Anne reißt mir das Blatt aus der Hand.
»Das kann nicht sein. Nadine war meine Kollegin. Wir waren fast so etwas wie Freundinnen.«
»Sie ist eine wahnsinnige Stalkerin. Als ich auf der Paleo-Wanderung war, wie hat sie auf Leonie reagiert? Worüber habt ihr bei eurem Mädelsabend geredet?« Am liebsten würde ich Anne schütteln. »Denk nach!«
Annes Blick richtet sich nach innen.
»Sie hat gesagt, wenn sie jemals eine Tochter bekommen würde, dann sollte die genau so sein wie Leonie.«
»Siehste!«
Wir laufen in meine Suite und erklären Frau Sommer, dass Leonie verschwunden ist. Alarmstufe dunkelrot. Wenn es um verlorene Kinder geht, funktioniert die Solidarität anscheinend noch: Das restliche Personal und die verbliebenen Gäste schwärmen sofort aus und suchen. Auch ein paar von den Klatschreportern helfen tatkräftig mit – wobei nicht ganz klar ist, ob sie das für Leonie oder für eine neue Skandalmeldung machen.
Doch Annes Tochter ist nirgends zu finden, weder auf dem Parkplatz, wo jetzt die ersten Kollegen ihre Live-Einschätzungen der Lage proben, noch im Spa, wo sich der Psychologe im Whirlpool auf seinen nächsten Auftritt als Experte vorbereitet.

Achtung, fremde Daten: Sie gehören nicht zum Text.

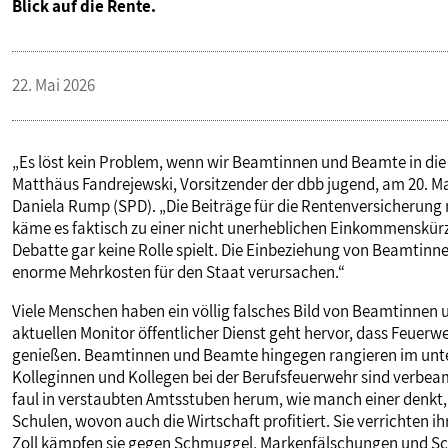
Blick auf die Rente.
22. Mai 2026
„Es löst kein Problem, wenn wir Beamtinnen und Beamte in die
Matthäus Fandrejewski, Vorsitzender der dbb jugend, am 20. 
Daniela Rump (SPD). „Die Beiträge für die Rentenversicherung
käme es faktisch zu einer nicht unerheblichen Einkommenskürzu
Debatte gar keine Rolle spielt. Die Einbeziehung von Beamtin
enorme Mehrkosten für den Staat verursachen.“
Viele Menschen haben ein völlig falsches Bild von Beamtinnen
aktuellen Monitor öffentlicher Dienst geht hervor, dass Feuer
genießen. Beamtinnen und Beamte hingegen rangieren im untere
Kolleginnen und Kollegen bei der Berufsfeuerwehr sind verbe
faul in verstaubten Amtsstuben herum, wie manch einer denkt, i
Schulen, wovon auch die Wirtschaft profitiert. Sie verrichten ih
Zoll kämpfen sie gegen Schmuggel, Markenfälschungen und Sch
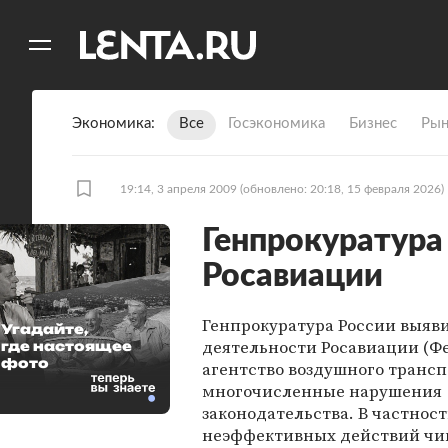
11
A
Экономика
Все
Госэкономика
Бизнес
Рын
19:14, 3 апреля 2009
(обновлено: 20:18, 15 февраля 2026)
Генпрокуратура
Росавиации
Генпрокуратура России выяви
Угадайте,
деятельности Росавиации (Ф
где настоящее
фото
агентство воздушного трансп
многочисленные нарушения
законодательства. В частности
неэффективных действий чи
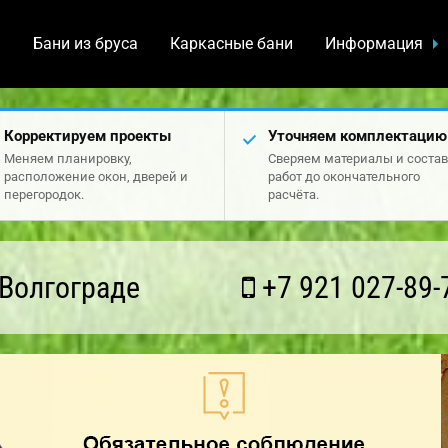
а
Бани из бруса
Каркасные бани
Информация
Корректируем проекты
Уточняем комплектацию
Меняем планировку,
Сверяем материалы и состав
расположение окон, дверей и
работ до окончательного
перегородок.
расчёта.
Волгограде
+7 921 027-89-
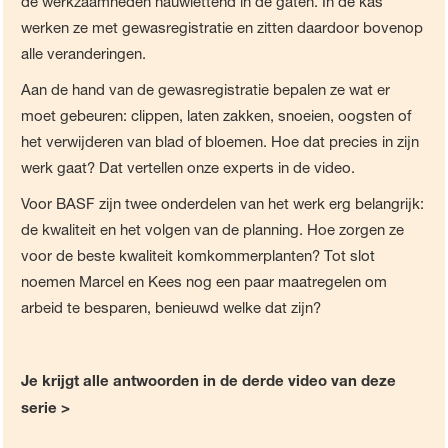
de werkzaamheden nauwlettend in de gaten. In de kas
werken ze met gewasregistratie en zitten daardoor bovenop
alle veranderingen.
Aan de hand van de gewasregistratie bepalen ze wat er
moet gebeuren: clippen, laten zakken, snoeien, oogsten of
het verwijderen van blad of bloemen. Hoe dat precies in zijn
werk gaat? Dat vertellen onze experts in de video.
Voor BASF zijn twee onderdelen van het werk erg belangrijk:
de kwaliteit en het volgen van de planning. Hoe zorgen ze
voor de beste kwaliteit komkommerplanten? Tot slot
noemen Marcel en Kees nog een paar maatregelen om
arbeid te besparen, benieuwd welke dat zijn?
Je krijgt alle antwoorden in de derde video van deze
serie >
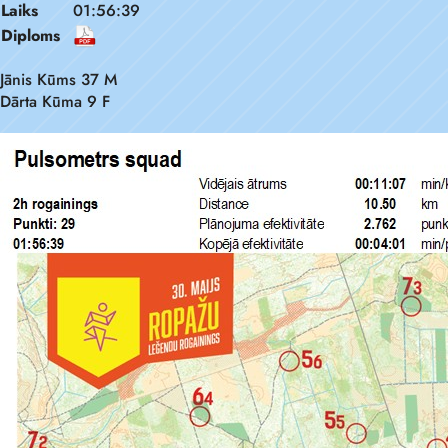
Laiks
01:56:39
Diploms
Jānis Kūms 37 M
Dārta Kūma 9 F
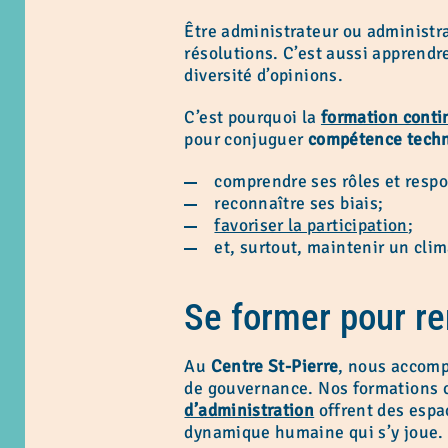
Être administrateur ou administr
résolutions. C’est aussi apprendre
diversité d’opinions.
C’est pourquoi la
formation cont
pour conjuguer
compétence techni
comprendre ses rôles et respo
reconnaître ses biais;
favoriser la participation
;
et, surtout, maintenir un clim
Se former pour re
Au
Centre St-Pierre
, nous accomp
de gouvernance. Nos formation
d’administration
offrent des espac
dynamique humaine qui s’y joue.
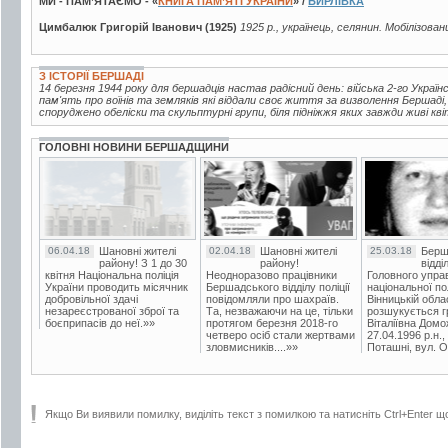
МИ - ПАМ’ЯТАЄМО - «
КНИГА ПАМ’ЯТІ УКРАЇНИ
» /
БИРЛІВКА
Цимбалюк Григорій Іванович (1925)
1925 р., українець, селянин. Мобілізован
З ІСТОРІЇ БЕРШАДІ
14 березня 1944 року для бершадців настав радісний день: війська 2-го Україн
пам'ять про воїнів та земляків які віддали своє життя за визволення Бершаді
споруджено обеліски та скульптурні групи, біля підніжжя яких завжди живі кві
ГОЛОВНІ НОВИНИ БЕРШАДЩИНИ
06.04.18
Шановні жителі
02.04.18
Шановні жителі
25.03.18
Берш
району! З 1 до 30
району!
відді
квітня Національна поліція
Неодноразово працівники
Головного упра
України проводить місячник
Бершадського відділу поліції
національної пол
добровільної здачі
повідомляли про шахраїв.
Вінницькій обла
незареєстрованої зброї та
Та, незважаючи на це, тільки
розшукується гр
боєприпасів до неї.»»
протягом березня 2018-го
Віталіївна Домо
четверо осіб стали жертвами
27.04.1996 р.н.,
зловмисників....»»
Поташні, вул. Ос
Якщо Ви виявили помилку, виділіть текст з помилкою та натисніть Ctrl+Enter щ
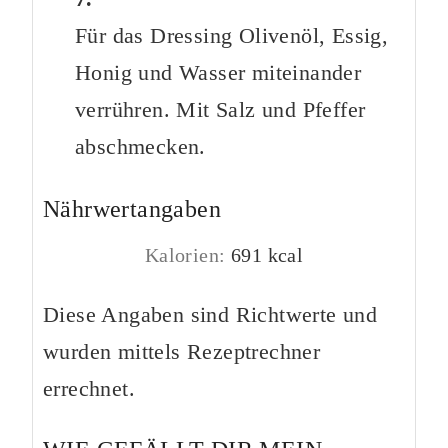
Für das Dressing Olivenöl, Essig,
Honig und Wasser miteinander
verrühren. Mit Salz und Pfeffer
abschmecken.
Nährwertangaben
Kalorien:
691
kcal
Diese Angaben sind Richtwerte und
wurden mittels Rezeptrechner
errechnet.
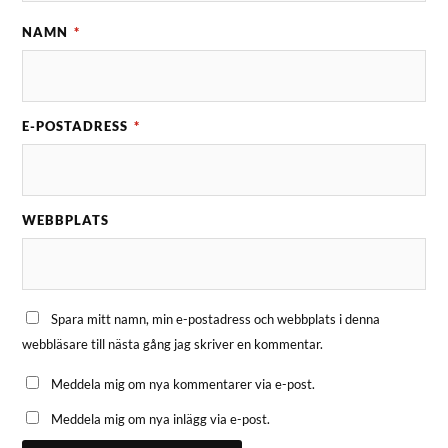
NAMN
*
E-POSTADRESS
*
WEBBPLATS
Spara mitt namn, min e-postadress och webbplats i denna
webbläsare till nästa gång jag skriver en kommentar.
Meddela mig om nya kommentarer via e-post.
Meddela mig om nya inlägg via e-post.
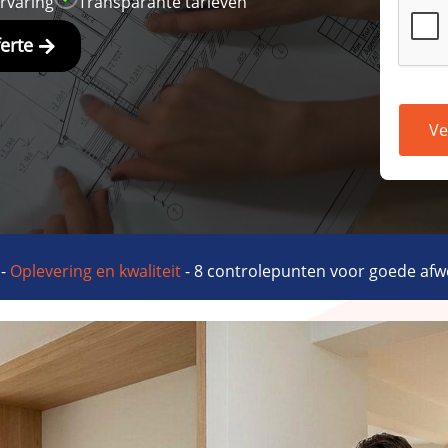
ervaring
Transparante tarieven
ferte
Ve
-
Oplevering en kwaliteit
-
8 controlepunten voor goede afw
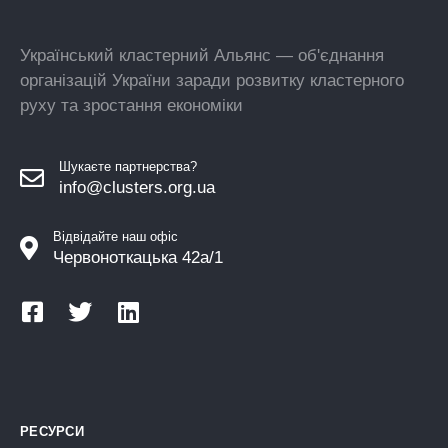
Український кластерний Альянс — об'єднання
організацій України заради розвитку кластерного
руху та зростання економіки
Шукаєте партнерства?
info@clusters.org.ua
Відвідайте наш офіс
Червоноткацька 42а/1
РЕСУРСИ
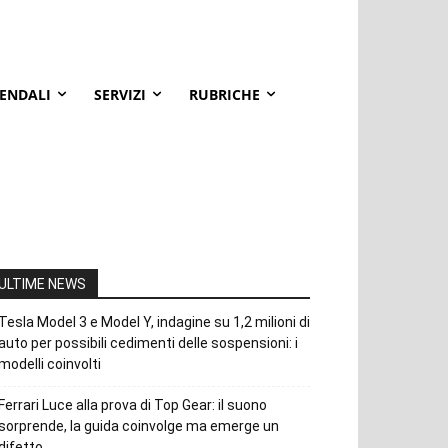
IENDALI
SERVIZI
RUBRICHE
ULTIME NEWS
Tesla Model 3 e Model Y, indagine su 1,2 milioni di
auto per possibili cedimenti delle sospensioni: i
modelli coinvolti
Ferrari Luce alla prova di Top Gear: il suono
sorprende, la guida coinvolge ma emerge un
difetto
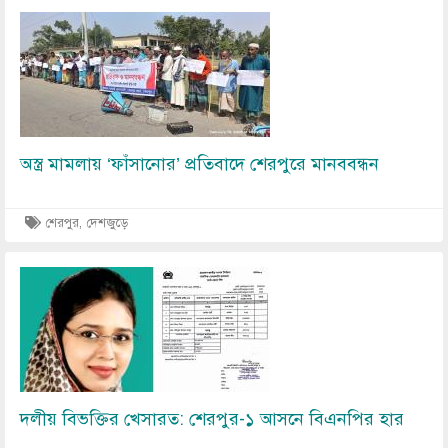
Image
অস্ত্র মামলায় ‘ফাঁসানোর’ প্রতিবাদে শেরপুরে মানববন্ধন
শেরপুর, দেশজুড়ে
Image
দলীয় বিভক্তির খেসারত: শেরপুর-১ আসনে বিএনপির হার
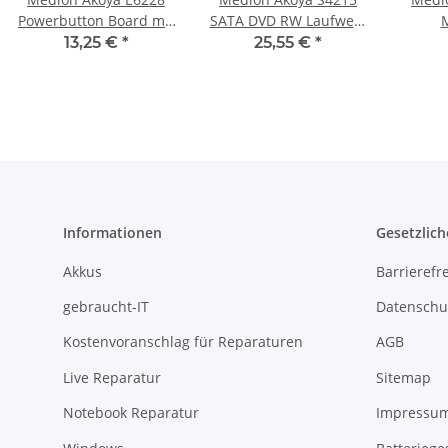
Powerbutton Board mit
SATA DVD RW Laufwerk
Kabel 11649762 #2832
Ultra Slim GU60N
Lau
13,25 €
*
25,55 €
*
#4745
So
Informationen
Gesetzlich
Akkus
Barrierefr
gebraucht-IT
Datenschu
Kostenvoranschlag für Reparaturen
AGB
Live Reparatur
Sitemap
Notebook Reparatur
Impressu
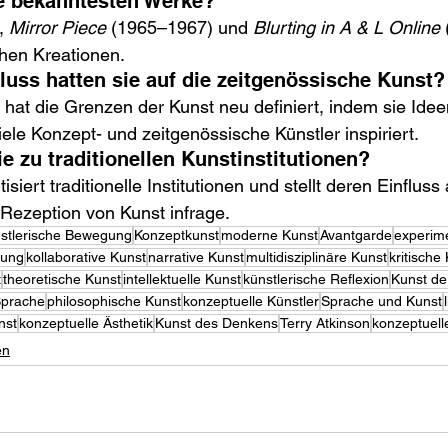
e bekanntesten Werke?
, 
Mirror Piece
 (1965–1967) und 
Blurting in A & L Online
chen Kreationen.
luss hatten sie auf die zeitgenössische Kunst?
hat die Grenzen der Kunst neu definiert, indem sie Ideen
iele Konzept- und zeitgenössische Künstler inspiriert.
e zu traditionellen Kunstinstitutionen?
tisiert traditionelle Institutionen und stellt deren Einfluss 
Rezeption von Kunst infrage.
stlerische Bewegung
Konzeptkunst
moderne Kunst
Avantgarde
experime
gung
kollaborative Kunst
narrative Kunst
multidisziplinäre Kunst
kritische
t
theoretische Kunst
intellektuelle Kunst
künstlerische Reflexion
Kunst de
Sprache
philosophische Kunst
konzeptuelle Künstler
Sprache und Kunst
nst
konzeptuelle Ästhetik
Kunst des Denkens
Terry Atkinson
konzeptuell
en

»So ein Hallodri!«, flucht Frau Sommer in ihrem Büro und greift zum Telefon. »Herr Béla war die vielseitigste Servicekraft, die ich je hatte. Aber der Laden wird ja eh verkauft. Ich rufe jetzt die Polizei.«
Anne kommt ihr zuvor. »Die ermitteln doch erst nach vierundzwanzig Stunden.« Sehnsüchtig sieht sie zur Tür. Aber Leonhardt joggt heute offenbar die große Runde. Oder er wartet mal wieder ab, bis sich Annes Probleme von selbst erledigt haben. Ich treffe einen Entschluss.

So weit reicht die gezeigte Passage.